Magazine Courants, mai-juin 1990

La précarisation des emplois n’est plus un phénomène transitoire. Depuis 1981, le Conseil économique du Canada évalue que la moitie des nouveaux emplois constitue des emplois « non standard », c’est-à-dire à temps partiel, à court terme, autonome ou intérimaire. En un mot, des emplois précaires. Ce phénomène, qui répond à un désir de la part des entreprises d’une plus grande flexibilité, crée toutefois beaucoup d’insécurité chez les travailleurs.

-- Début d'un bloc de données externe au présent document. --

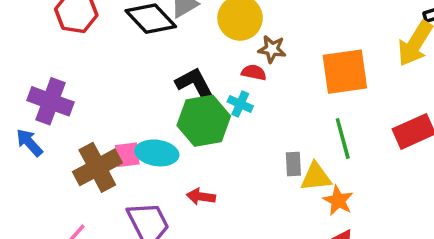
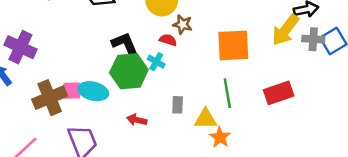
gray rectangle: (293, 164) -> (178, 105), moved
red arrow: (201, 197) -> (137, 120), moved

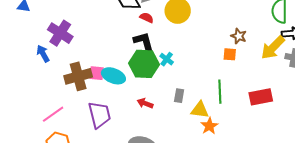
brown star: (183, 24) -> (239, 36), moved
red semicircle: (168, 40) -> (147, 18), moved
orange square: (233, 45) -> (230, 54), size x0.5

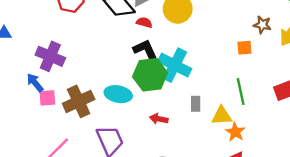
brown star: (239, 36) -> (262, 25), moved
cyan cross: (167, 59) -> (175, 65), size x2.0
pink square: (97, 73) -> (47, 98), moved

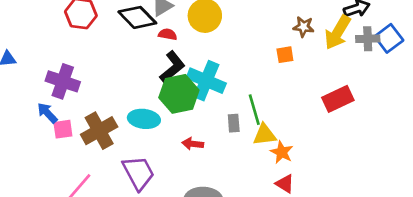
black L-shape: (146, 51) -> (172, 67), turned 80
green line: (241, 92) -> (254, 110), moved

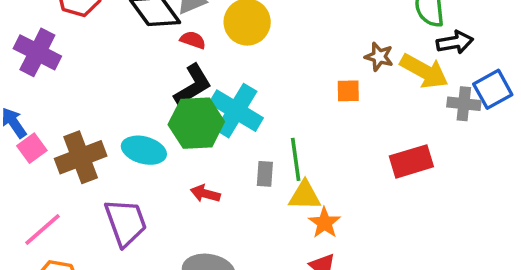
yellow arrow: (338, 32) -> (424, 71), turned -100
gray cross: (368, 39) -> (464, 104), moved
purple cross: (63, 81) -> (37, 52), moved
pink square: (63, 129) -> (32, 148), turned -36

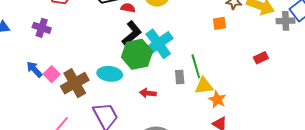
purple cross: (37, 52) -> (42, 28), size x0.7
cyan cross: (236, 111) -> (158, 44), turned 32
pink square: (32, 148) -> (52, 74), moved
red rectangle: (411, 161) -> (261, 58), size x0.6

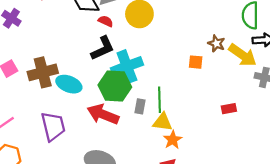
green hexagon: (137, 54) -> (115, 86), moved
brown cross: (75, 83) -> (43, 72), moved
red arrow: (148, 93) -> (103, 114), size x1.8

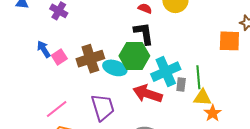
black L-shape: (103, 48) -> (144, 33), turned -70
orange square: (196, 62) -> (229, 41), size x1.6
cyan cross: (127, 66) -> (166, 72), moved
green hexagon: (115, 86) -> (134, 56), moved

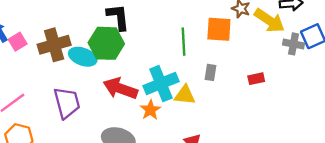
cyan cross: (166, 72) -> (161, 84), moved
green line: (198, 77) -> (184, 42), moved
gray rectangle: (181, 84) -> (210, 72), moved
orange star: (213, 113) -> (150, 110), moved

Comment concilier ces deux types de besoins ? Voilà la question soulevée au 45e Congrès des relations industrielles de l’université Laval, intitule Efficacité et sécurité économique : le défi de la gestion des emplois, qui s’est tenu a Québec en avril et qui a attiré près de 500 participants.

Les femmes et les jeunes
Comme le fait remarquer Diane Bellemare, professeure à l’UQAM, « les jeunes et les femmes occupent une proportion démesurée des emplois précaires par rapport à leur poids sur le marche du travail ». Si bien, comme l’observe Monique Frappier Desrochers, directrice de la recherche au ministère de la Main-d’œuvre, de la Sécurité du revenu et de la Formation professionnelle, qu’on assiste à une « polarisation dans la structure salariale. Cette polarisation apparait selon l’âge et la scolarité. Ainsi, on constate une baisse généralisée des salaires versés aux travailleurs âgés de 16 à 35 ans quelles que soient la branche d’activité, la catégorie professionnelle ou la région. Cependant, on observe une hausse de salaire chez les travailleurs de 35 ans et plus ».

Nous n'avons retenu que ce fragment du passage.